==== The records

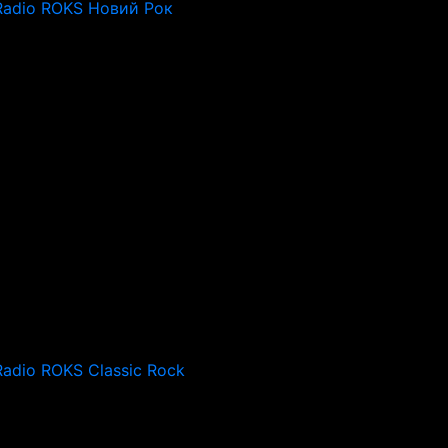
Radio ROKS Новий Рок
Radio ROKS Classic Rock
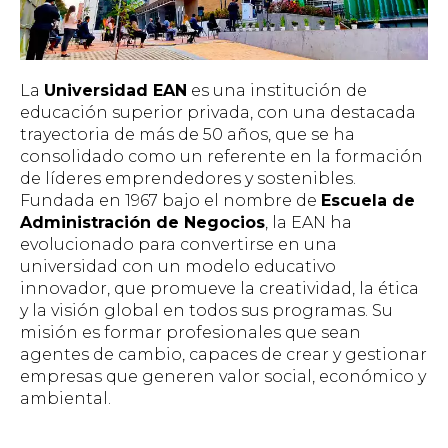
La
Universidad EAN
es una institución de
educación superior privada, con una destacada
trayectoria de más de 50 años, que se ha
consolidado como un referente en la formación
de líderes emprendedores y sostenibles.
Fundada en 1967 bajo el nombre de
Escuela de
Administración de Negocios
, la EAN ha
evolucionado para convertirse en una
universidad con un modelo educativo
innovador, que promueve la creatividad, la ética
y la visión global en todos sus programas. Su
misión es formar profesionales que sean
agentes de cambio, capaces de crear y gestionar
empresas que generen valor social, económico y
ambiental.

========

▶ _Exercise requirements_
Go through the entries. Report every line that contains the word "ROKS".

▶ _Solution for this exercise_
Radio ROKS Новий Рок
Radio ROKS Classic Rock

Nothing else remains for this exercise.